The sixth winner, Vidyut Mohan is a 29-year-old Indian entrepreneur. Takachar, has focused their efforts on increasing the level of waste that is converted into products. The social enterprise has allowed farmers to earn an extra income through their crop residue, up to 40% more! Through the prevention of burning their waste, Takachar’s work also reduces air pollution. By 2030, 300 million farmers will be impacted and Takachar will create $4 billion a year of extra income and jobs for local people. Takachar will also mitigate one gigaton a year of carbon dioxide, CO2, which is equal to 1,000,000,000,000 kilograms.

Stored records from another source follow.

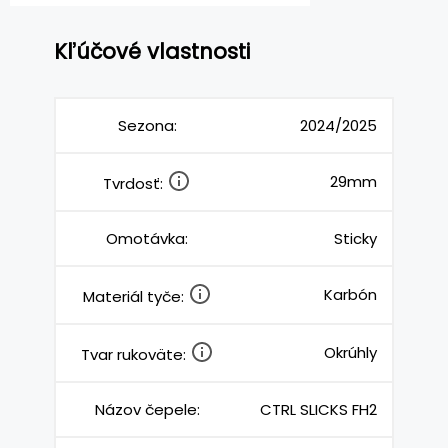
Kľúčové vlastnosti
Sezona:
2024/2025
29mm
Tvrdosť:
Omotávka:
Sticky
Karbón
Materiál tyče:
Okrúhly
Tvar rukoväte:
Názov čepele:
CTRL SLICKS FH2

The seventh winner, last but not least, Xiaoyuan Ren, is a 29-year-old Chinese environmental engineer. She has founded MyH2O, a data platform for clean water in China. Shockingly, over 300 million people in rural China still do not have regular access to clean drinking water. Lack of information has made this issue hard to tackle, as clean water providers don’t know where their services are needed most. MyH2O Water Information Network, addresses this problem by collecting clean water data and aiming to connect water resources with rural communities. MyH20 has grown its network to over one-hundred field teams covering over three-thousand-eight-hundred datasets in nearly one-thousand villages across twenty-six provinces in China. They have successfully provided clean water stations in rural villages to tens of thousands of villagers!